= Task goal =
The lines from the one containing "pyautogui.click(x=<x>, y=<y>)" through the last line below, both ends included, must be reproduced exactly, with no pictures.

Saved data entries
++++++++++++++++++++

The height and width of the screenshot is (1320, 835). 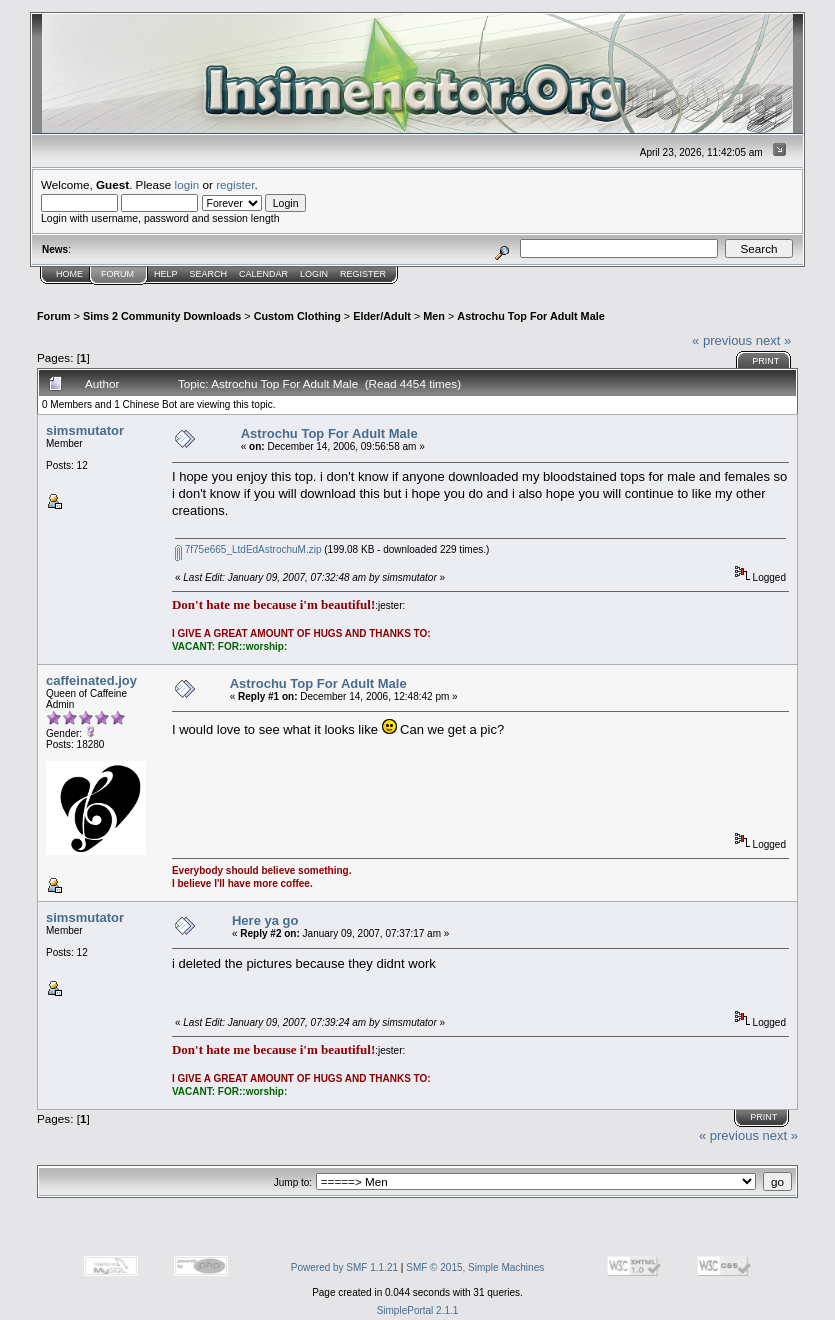 I want to click on Search, so click(x=209, y=274).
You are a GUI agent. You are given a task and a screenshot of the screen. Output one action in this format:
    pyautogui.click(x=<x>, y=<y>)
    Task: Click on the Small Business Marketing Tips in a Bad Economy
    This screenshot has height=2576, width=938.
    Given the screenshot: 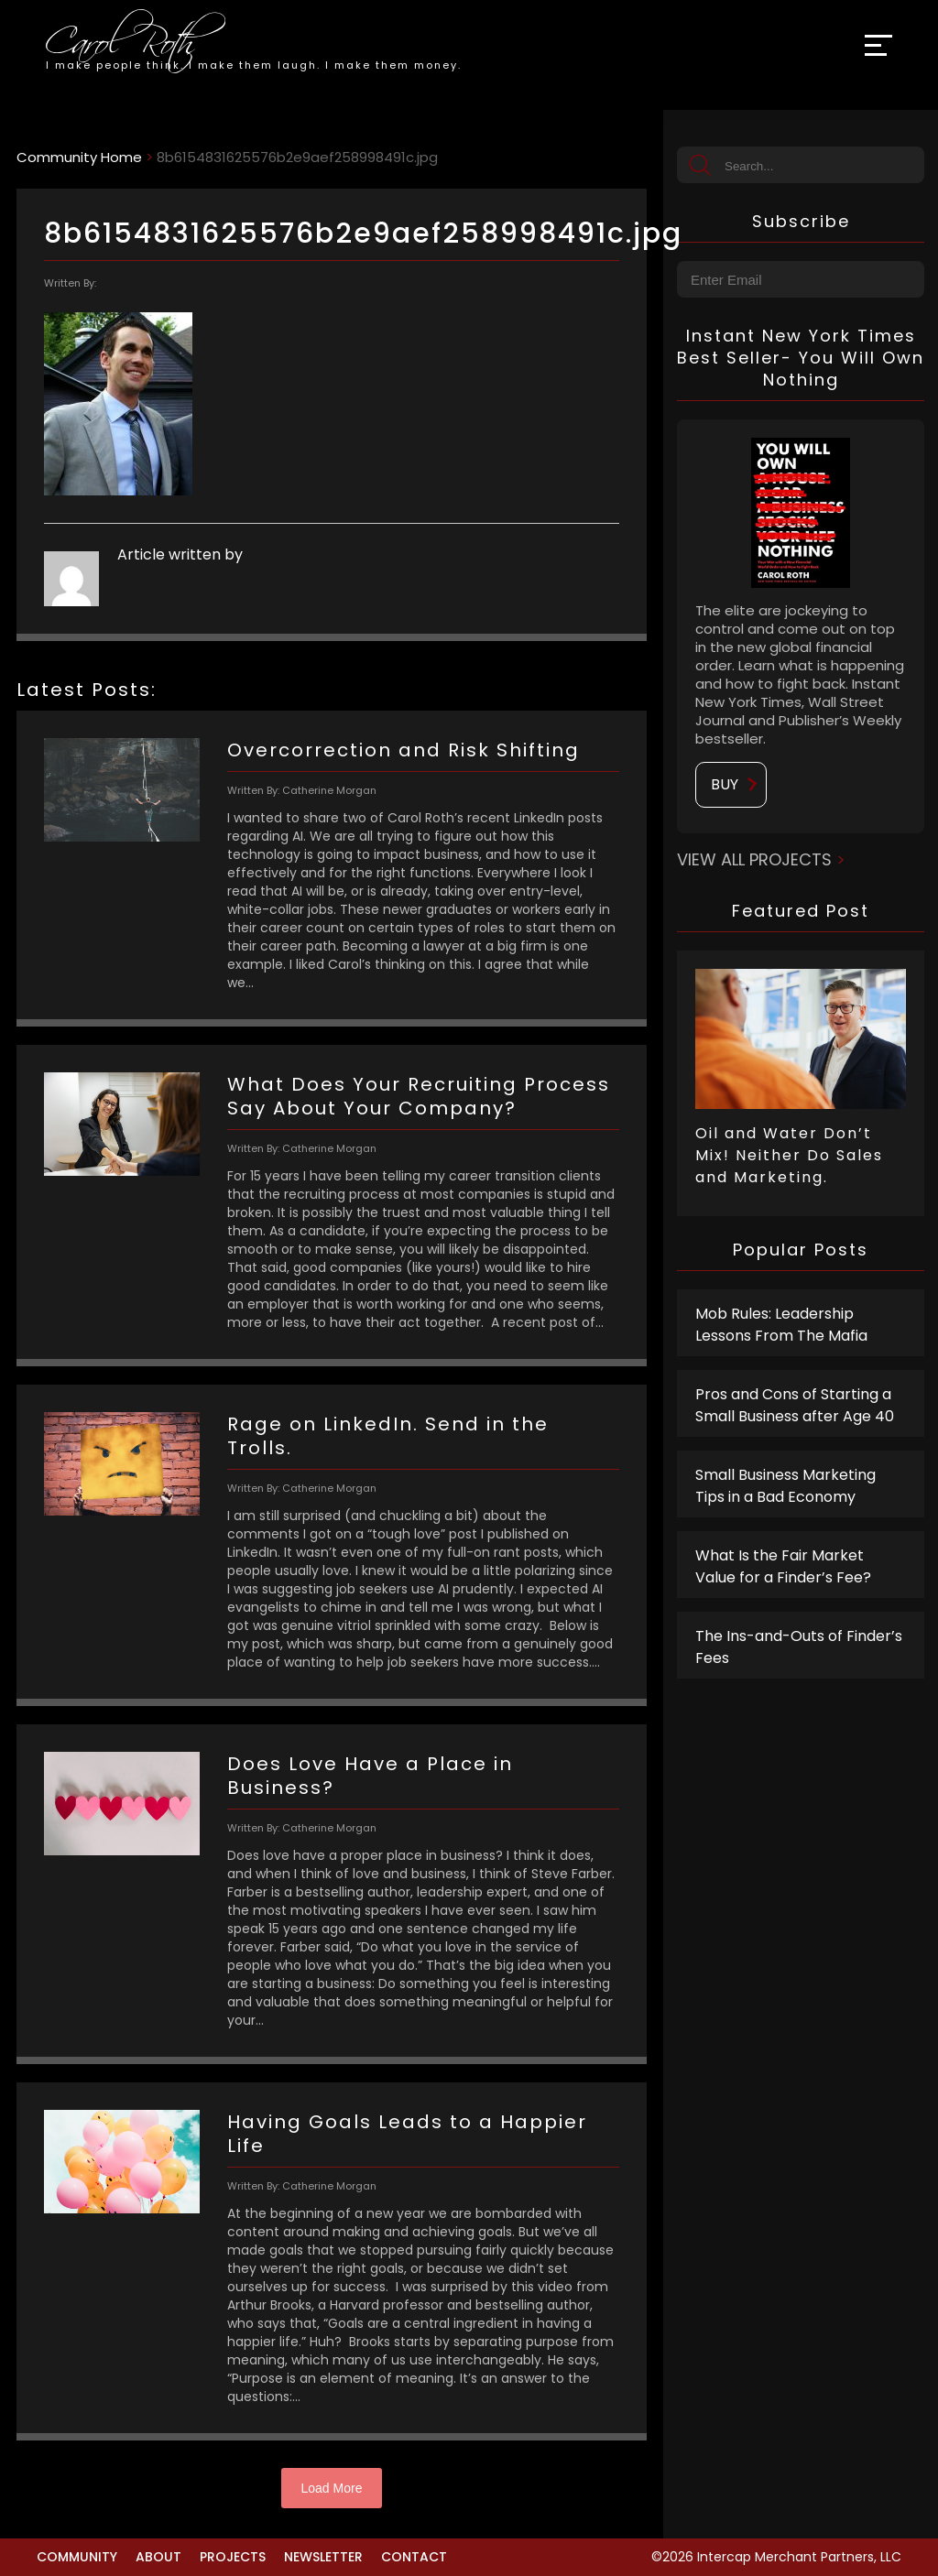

++++++++++++++++++++

= Answer to the problem =
    pyautogui.click(x=<x>, y=<y>)
    Task: Click on the Small Business Marketing Tips in a Bad Economy
    This screenshot has height=2576, width=938.
    Given the screenshot: 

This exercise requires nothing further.